Musiker leiden häufig unter Bewegungsstörungen und Schmerzen im Hals-, Nacken- und Schulterbereich sowie im Unterarm und Handgelenk. Möller hat für sich eine Liste der «gefährlichsten» Instrumente zusammengestellt. An erster Stelle stehen Tasteninstrumente, dann folgen hohe Streichinstrumente, Gitarre, Harfe, Holzblasinstrumente, schließlich die Pauken. Möller selbst spielt Cello, das Instrument lobt er für seine ergonomische Gestalt. Längst gibt es Prototypen für Instrumente, die Haltungsschäden vermeiden sollen. Beim Symposium, dass sich am Sonnabend an die Institutsgründung anschließt, werden auch Modelle speziell für Kinder vorgestellt.
Denn oft wird vergessen: Bis zum Eintritt ins reguläre Studium haben junge Musiker bereits bis zu 18 000 Stunden Übung hinter sich. Bewegungsabläufe sind eingeschliffen. Mit dem Institut möchte der Mediziner Möller deshalb die Prävention fördern. Es geht um Verhaltensweisen, die von klein auf antrainiert werden müssen. So sollten sich Instrumentalisten wie Sportler aufwärmen. Und nach einem Konzert sollten Musiker «nicht gleich in die Kneipe, sondern erst einmal um den Block herum gehen, um die Stresshormone abzubauen.»
Denn auch Musiker stehen unter Leistungsdruck. Lampenfieber gehört zur Kunst, aber immer häufiger wird daraus Präsentationsangst.

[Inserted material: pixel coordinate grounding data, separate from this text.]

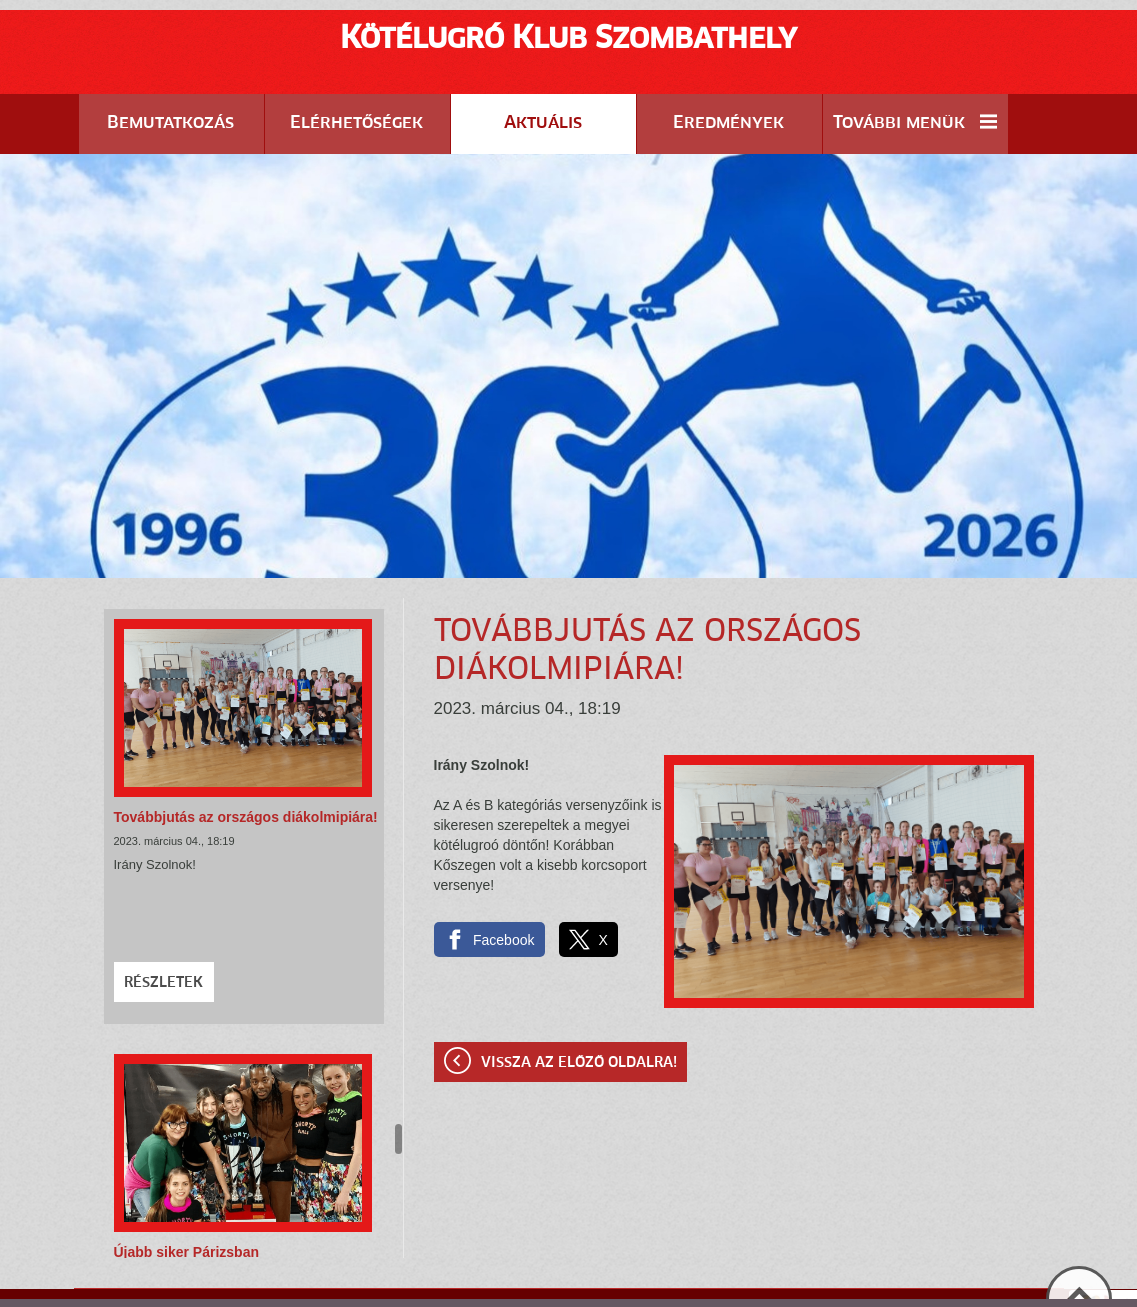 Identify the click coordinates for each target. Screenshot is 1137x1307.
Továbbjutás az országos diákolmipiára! (246, 767)
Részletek (163, 933)
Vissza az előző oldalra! (579, 1013)
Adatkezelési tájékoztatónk (692, 1286)
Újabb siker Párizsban (187, 1202) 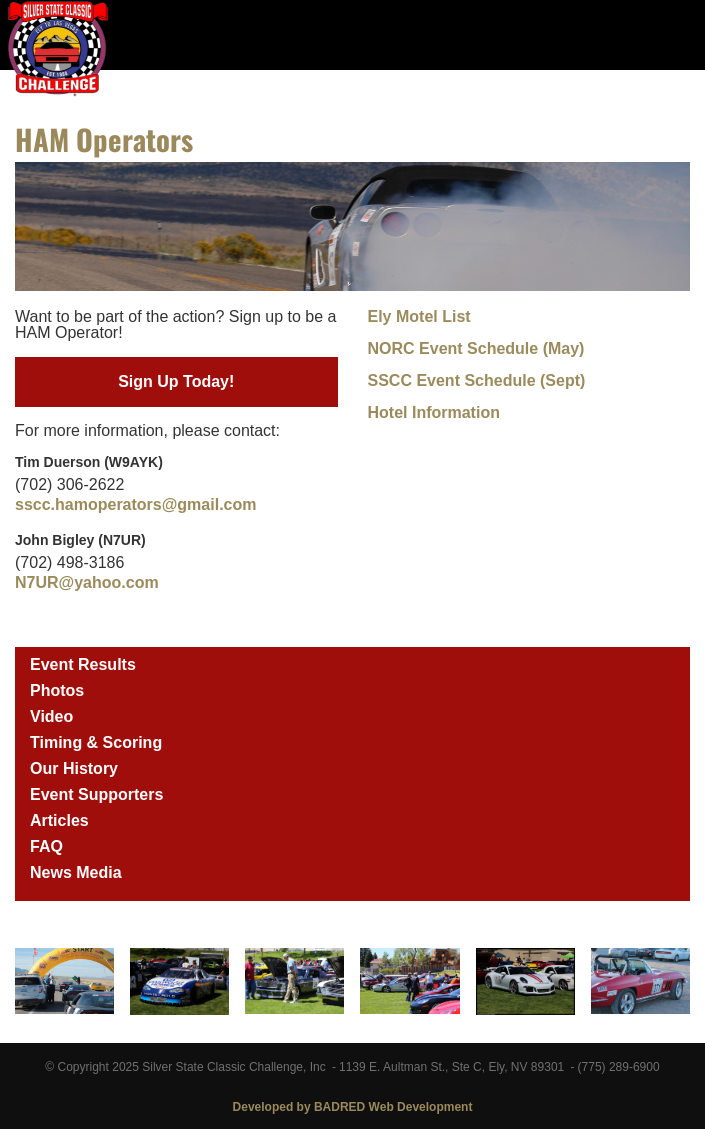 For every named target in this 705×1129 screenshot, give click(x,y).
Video (51, 716)
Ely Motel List (419, 316)
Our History (74, 768)
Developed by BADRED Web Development (353, 1107)
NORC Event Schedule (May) (476, 348)
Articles (59, 820)
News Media (76, 872)
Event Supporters (96, 794)
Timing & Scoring (96, 742)
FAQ (46, 846)
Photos (57, 690)
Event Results (83, 664)
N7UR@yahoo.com (87, 582)
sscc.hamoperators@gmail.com (135, 504)
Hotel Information (434, 412)
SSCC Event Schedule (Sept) (477, 380) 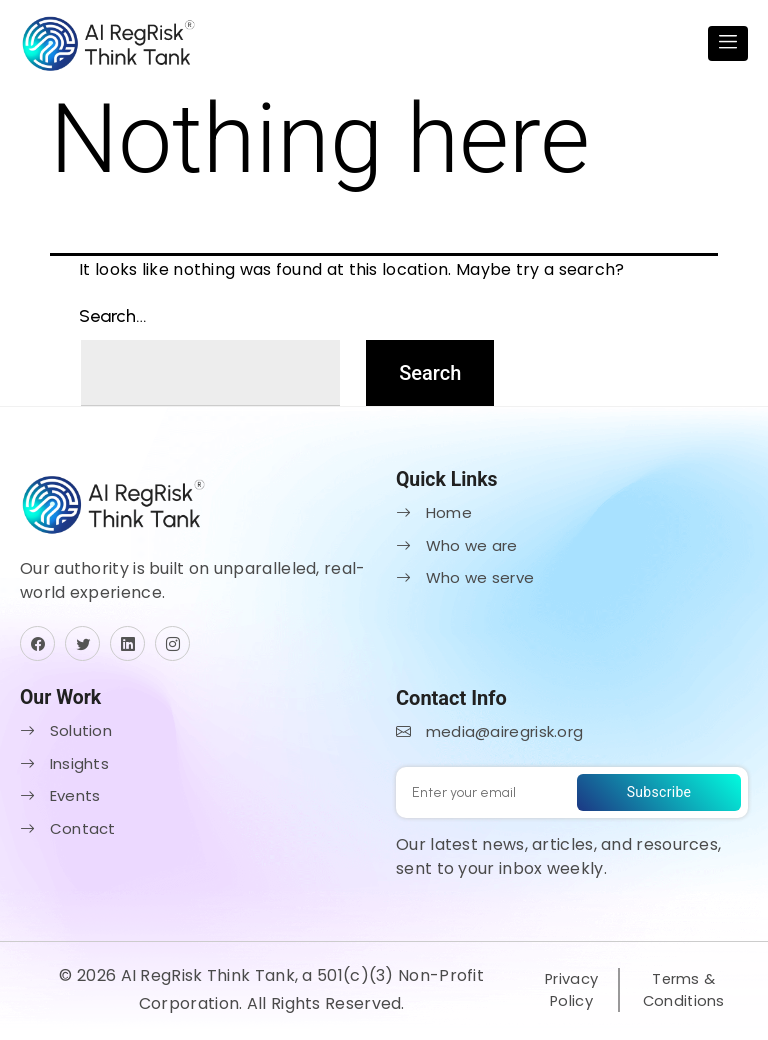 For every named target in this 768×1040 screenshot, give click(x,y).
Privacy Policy (570, 993)
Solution (66, 735)
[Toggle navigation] (728, 45)
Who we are (457, 549)
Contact (68, 832)
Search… (113, 320)
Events (60, 800)
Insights (64, 767)
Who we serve (465, 582)
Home (434, 517)
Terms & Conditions (683, 993)
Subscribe (659, 796) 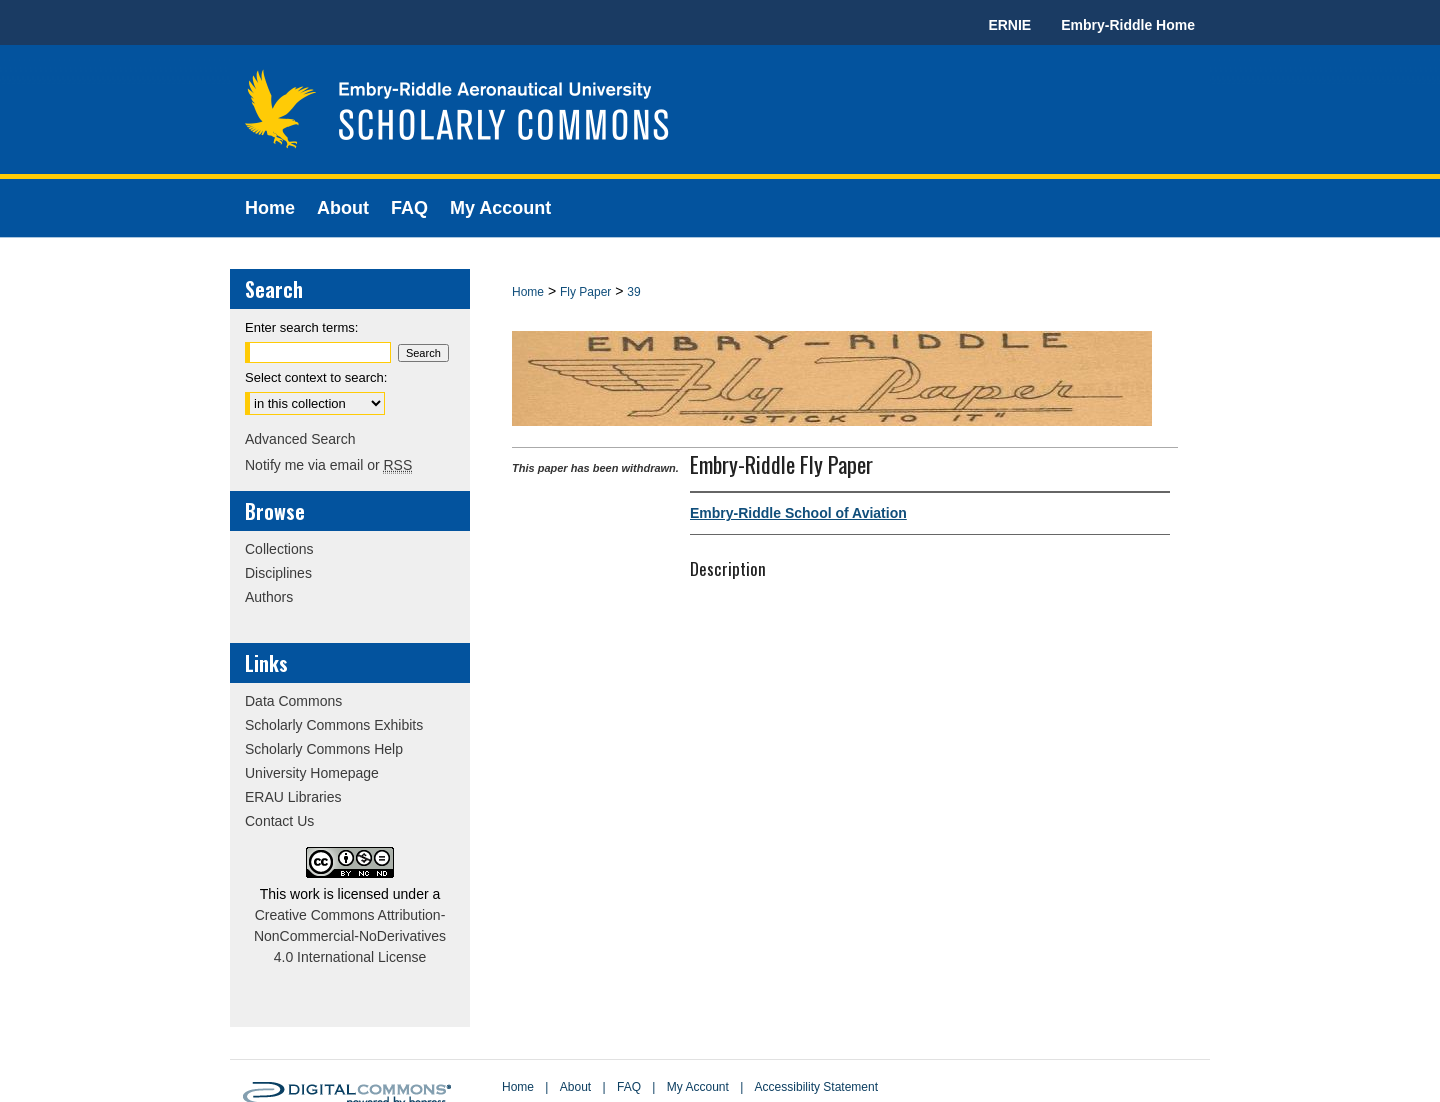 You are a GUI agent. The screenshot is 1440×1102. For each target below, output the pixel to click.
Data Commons (293, 701)
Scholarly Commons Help (324, 749)
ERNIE (1009, 25)
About (575, 1087)
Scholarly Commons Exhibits (334, 725)
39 (633, 292)
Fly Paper (585, 292)
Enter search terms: (301, 327)
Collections (279, 549)
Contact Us (279, 821)
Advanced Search (300, 439)
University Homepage (312, 773)
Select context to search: (316, 377)
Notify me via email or (328, 465)
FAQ (629, 1087)
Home (528, 292)
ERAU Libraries (293, 797)
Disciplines (278, 573)
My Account (698, 1087)
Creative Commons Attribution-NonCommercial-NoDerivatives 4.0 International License (350, 936)
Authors (269, 597)
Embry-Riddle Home (1128, 25)
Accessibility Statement (816, 1087) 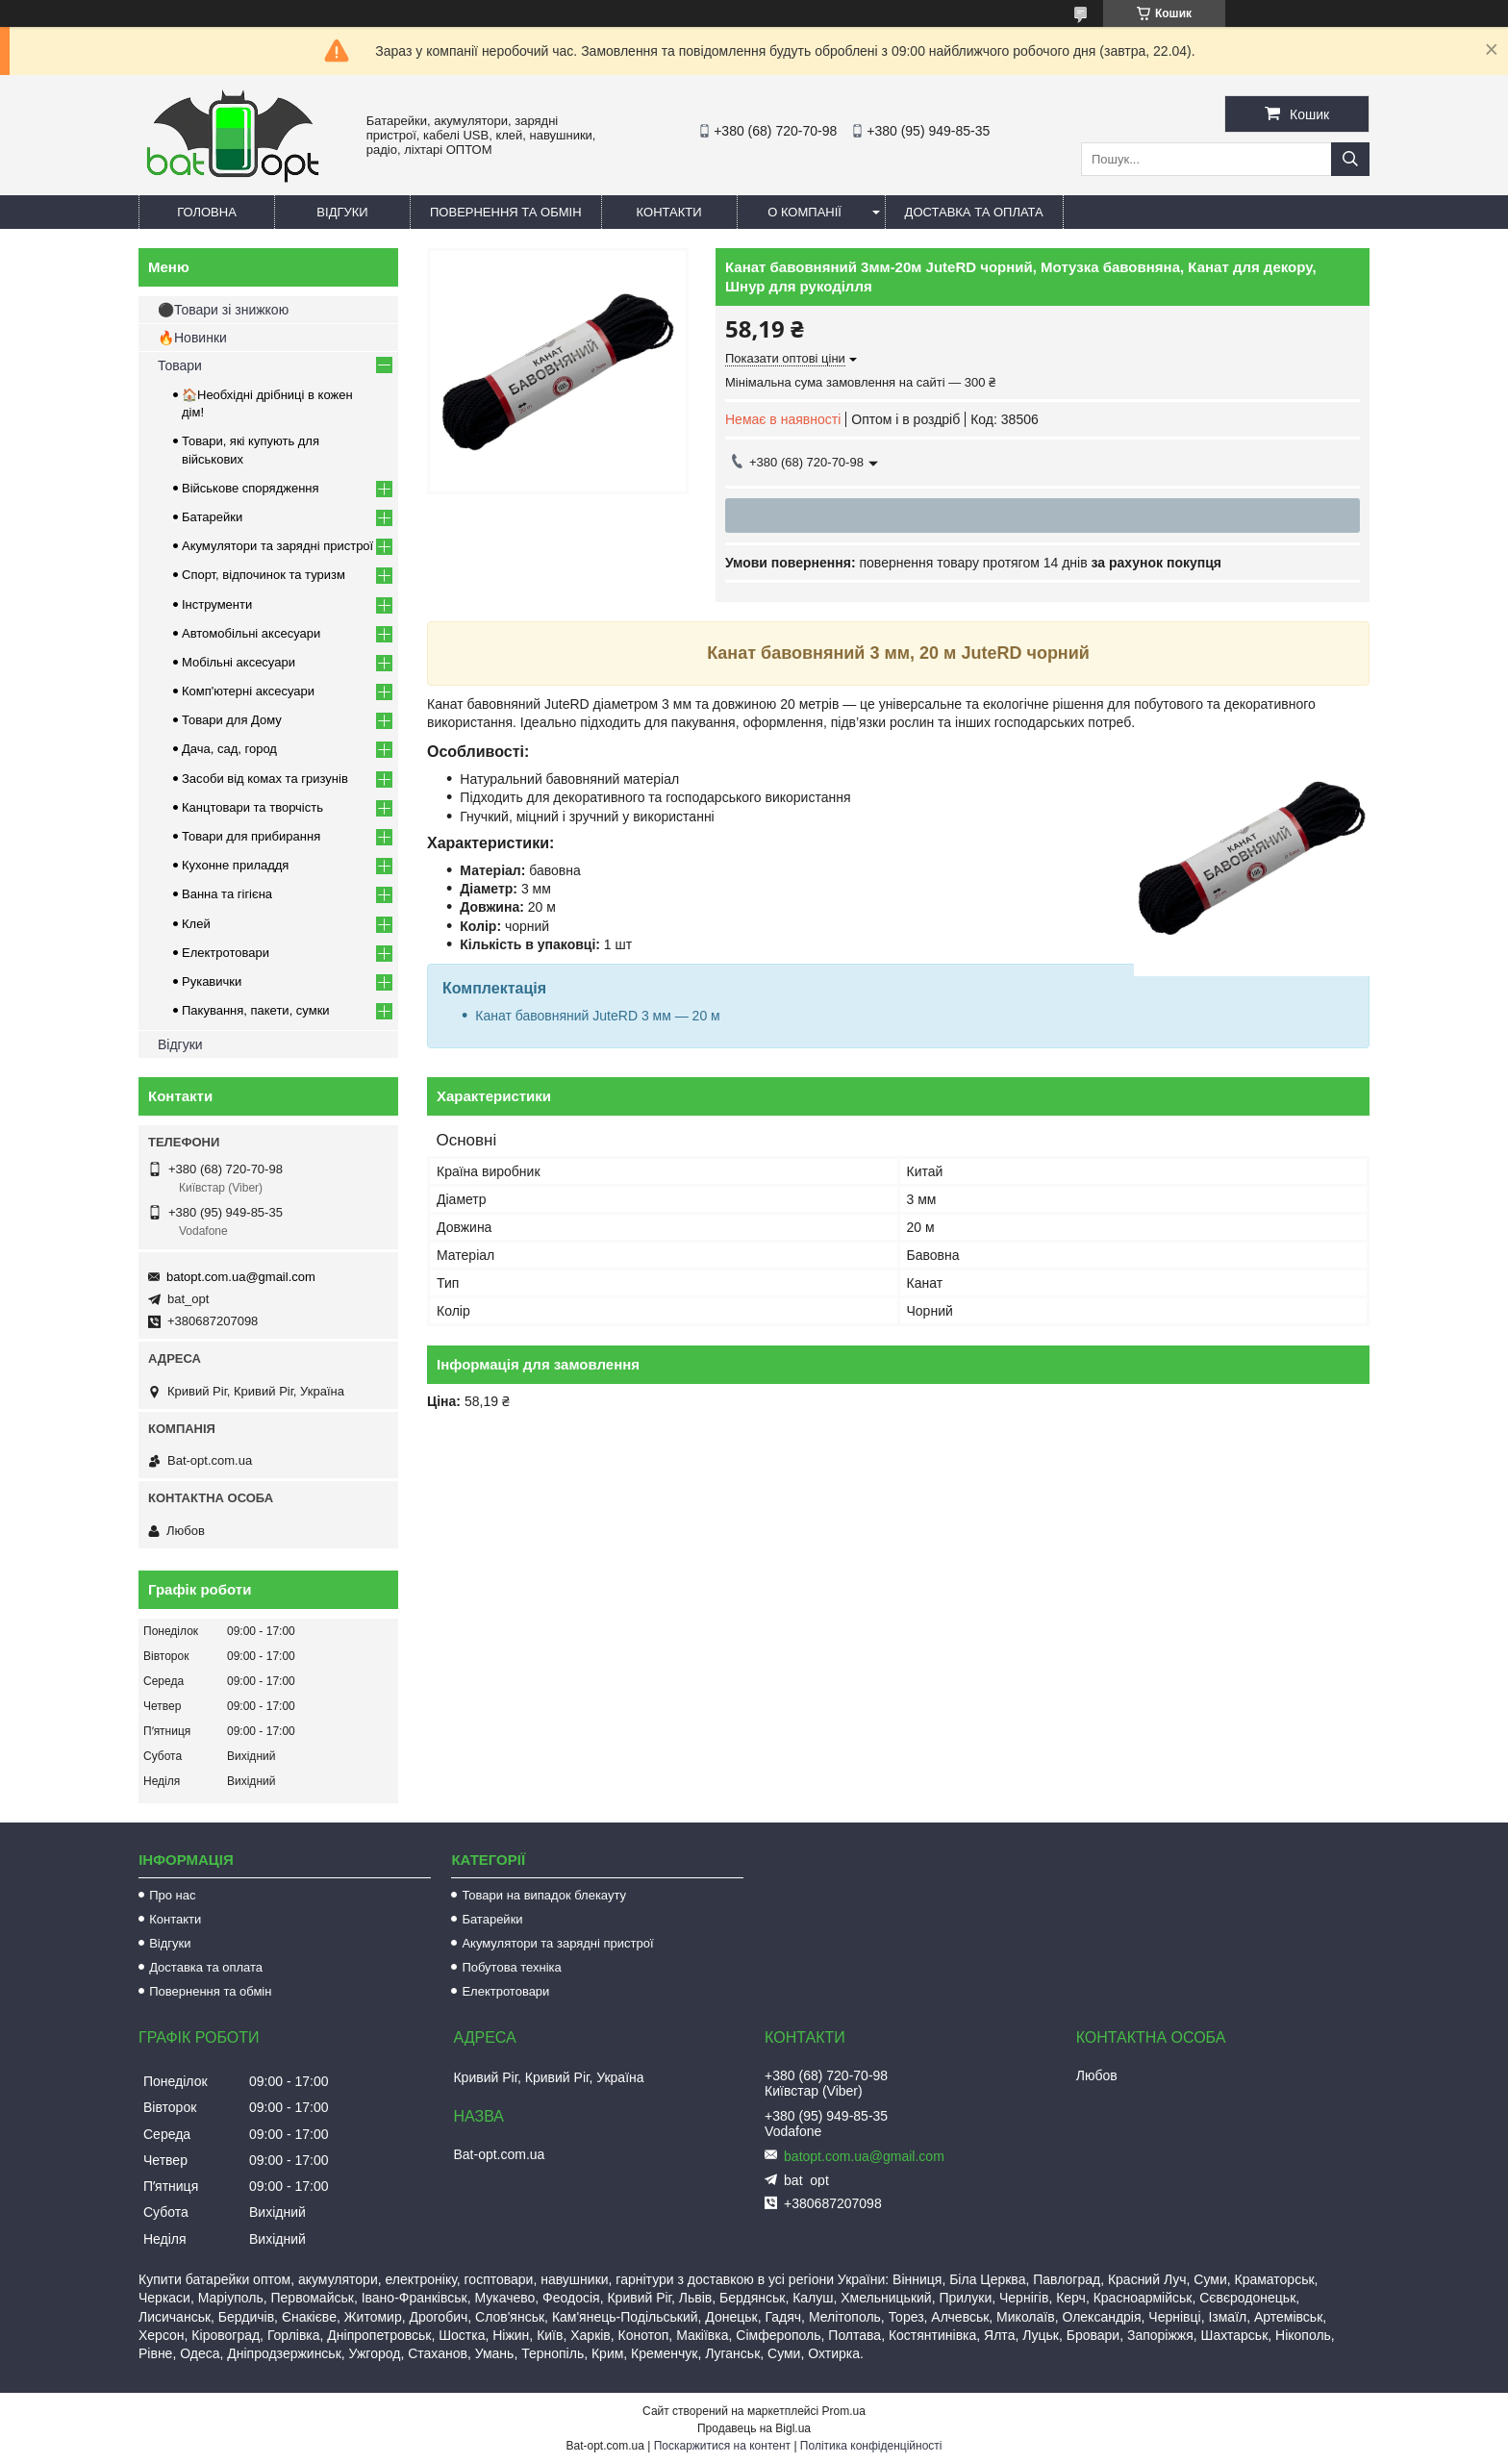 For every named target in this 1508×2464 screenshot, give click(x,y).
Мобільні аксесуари (238, 662)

Wobei die psychomentale Belastung für Bläser in einem Orchester größer ist, weil sie fast immer solistisch spielen. «Streicher können sich mehr verstecken.» Aber das ist bei manchen Pult-Tyrannen sowieso angebracht. «Es gibt einen bekannten Operndirigenten in Berlin, dessen Musiker reihenweise bei mir erscheinen», sagt Möller. Der geliebte und gefürchtete Maestro braucht nur von der Loge aus ins Orchester zu schauen und schon sind einige fast spielunfähig.
In Orchestern sind für Möller Solisten und Stimmführer zwischen 26 und 32 Jahren besonders gefährdet. Die sind hoch begabt und extrem ehrgeizig. Sie bekommen häufig Muskelkoordinationsstörungen, dann lassen sich die Finger nicht mehr einzeln bewegen. Darunter litten auch Robert Schumann und Glenn Gould.